Exercise directions:
Extract the lines from the first one in the records below through the line containing "Rientrato a Wellington", keeping both ends and leaving out any pictures.

[[ Excerpted records, beginning ]]

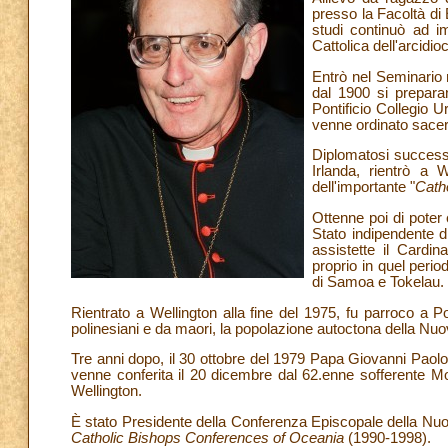
presso la Facoltà di
studi continuò ad im
Cattolica dell'arcidio
Entrò nel Seminario 
dal 1900 si preparan
Pontificio Collegio U
venne ordinato sacer
Diplomatosi successi
Irlanda, rientrò a 
dell'importante "
Cath
Ottenne poi di poter
Stato indipendente d
assistette il Cardin
proprio in quel perio
di Samoa e Tokelau.
Rientrato a Wellington alla fine del 1975, fu parroco a 
polinesiani e da maori, la popolazione autoctona della Nu
Tre anni dopo, il 30 ottobre del 1979 Papa Giovanni Paolo 
venne conferita il 20 dicembre dal 62.enne sofferente M
Wellington.
È stato Presidente della Conferenza Episcopale della Nuo
Catholic Bishops Conferences of Oceania
(1990-1998).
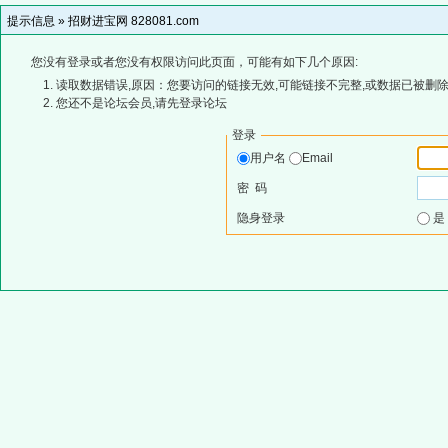
提示信息 »
招财进宝网 828081.com
您没有登录或者您没有权限访问此页面，可能有如下几个原因:
读取数据错误,原因：您要访问的链接无效,可能链接不完整,或数据已被删除
您还不是论坛会员,请先登录论坛
登录
用户名
Email
密 码
隐身登录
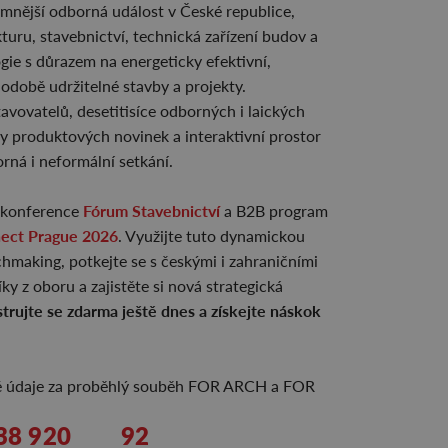
amnější odborná událost v České republice,
kturu, stavebnictví, technická zařízení budov a
gie s důrazem na energeticky efektivní,
hodobě udržitelné stavby a projekty.
avovatelů, desetitisíce odborných i laických
ky produktových novinek a interaktivní prostor
rná i neformální setkání.
Fórum Stavebnictví
í konference
a B2B program
nect Prague 2026
. Využijte tuto dynamickou
hmaking, potkejte se s českými i zahraničními
ky z oboru a zajistěte si nová strategická
strujte se zdarma ještě dnes a získejte náskok
cké údaje za proběhlý souběh FOR ARCH a FOR
38 920
92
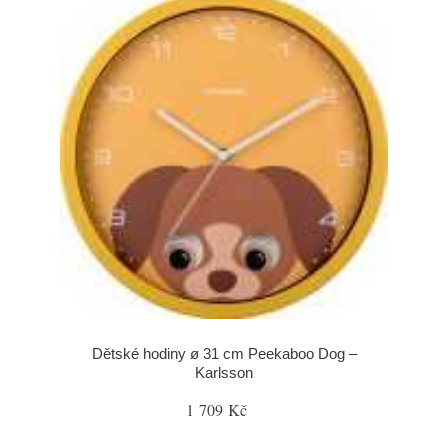
Dětské hodiny ø 31 cm Peekaboo Dog –
Karlsson
1 709 Kč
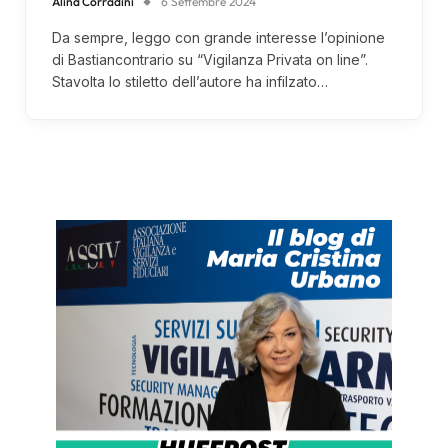
Alina Corradini
6 Settembre 2024
Da sempre, leggo con grande interesse l’opinione
di Bastiancontrario su “Vigilanza Privata on line”.
Stavolta lo stiletto dell’autore ha infilzato…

[[ Excerpted records, end ]]

Completed exercise:
presso la Facoltà di
studi continuò ad im
Cattolica dell'arcidio
Entrò nel Seminario 
dal 1900 si preparan
Pontificio Collegio U
venne ordinato sacer
Diplomatosi successi
Irlanda, rientrò a 
dell'importante "
Cath
Ottenne poi di poter
Stato indipendente d
assistette il Cardin
proprio in quel perio
di Samoa e Tokelau.
Rientrato a Wellington alla fine del 1975, fu parroco a 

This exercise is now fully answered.